A cidade de Ouro Verde, no Oeste de Santa Catarina, tornou-se o marco inicial de uma nova era para a matriz energética brasileira. Com um investimento aproximado de R$ 65 milhões, a unidade produzida pela Primogás em parceria com a Castro Energias recebeu o aval definitivo da Agência Nacional do Petróleo, Gás Natural e Biocombustíveis (ANP) para comercializar biometano em escala industrial.
Esta é a primeira planta do Brasil a utilizar exclusivamente resíduos da suinocultura para a geração deste combustível renovável, posicionando o estado — que já é o maior produtor de suínos do país — na vanguarda da economia circular.

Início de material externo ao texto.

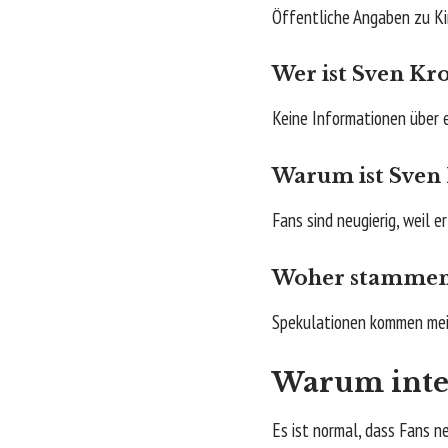
Öffentliche Angaben zu Kind
Wer ist Sven Kro
Keine Informationen über e
Warum ist Sven 
Fans sind neugierig, weil e
Woher stammen 
Spekulationen kommen meis
Warum inter
Es ist normal, dass Fans n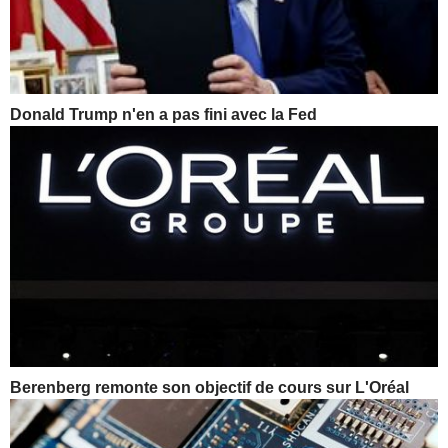
Donald Trump n'en a pas fini avec la Fed
Berenberg remonte son objectif de cours sur L'Oréal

Transformação de passivo ambiental em ativo financeiro
O projeto soluciona um dos maiores desafios do setor produtivo catarinense: o descarte de dejetos. O que antes era um passivo ambiental com alto potencial poluidor, agora é transformado em biometano, um gás com pureza superior a 95% de metano, quimicamente equivalente ao gás natural veicular (GNV).
- Capacidade de produção: A usina tem potencial para processar toneladas de resíduos diariamente.

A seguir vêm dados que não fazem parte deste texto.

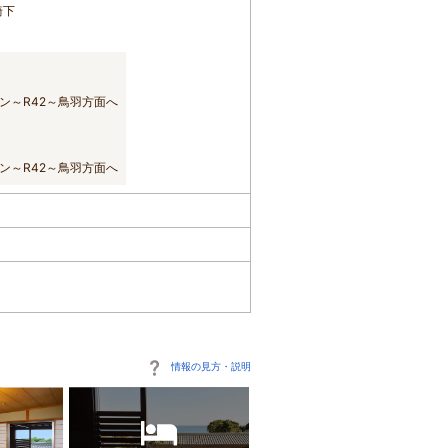
崎下
ン～R42～鳥羽方面へ
ン～R42～鳥羽方面へ
情報の見方・説明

- Logística: O combustível será transportado via carretas (“gasoduto móvel”) para indústrias da região, reduzindo a dependência de combustíveis fósseis importados.
- Sustentabilidade: Além do gás, o processo gera o biofertilizante, que retorna às lavouras locais, fechando o ciclo produtivo sem desperdícios.
Impacto econômico e as últimas atualizações do setor
De acordo com dados recentes do setor de biogás no Brasil, Santa Catarina tem potencial para suprir boa parte da demanda industrial do Grande Oeste com fontes renováveis. A autorização da ANP para a planta de Ouro Verde é vista por especialistas como um “divisor de águas”.
Atualmente, o governo federal, por meio do programa Gás para Empregar, e o governo estadual buscam incentivar a interiorização do gás. A expectativa é que a usina de SC sirva de modelo para outras 400 mil propriedades rurais no Brasil que lidam com a criação de animais.
Por que o biometano é o futuro?
Diferente do biogás comum, o biometano passa por um processo de “refino” (purificação) que remove impurezas como dióxido de carbono e sulfeto de hidrogênio. O resultado é um combustível extremamente eficiente que pode ser injetado diretamente em motores de caminhões e máquinas agrícolas, reduzindo a emissão de gases de efeito estufa em até 90% em comparação ao diesel.
“Este projeto prova que o agronegócio e a sustentabilidade não são apenas compatíveis, mas parceiros lucrativos”, afirma a gestão técnica do empreendimento.
Com a operação a pleno vapor, Santa Catarina não apenas exporta carne para o mundo, mas começa a consolidar sua independência energética através do reaproveitamento inteligente de seus próprios recursos naturais.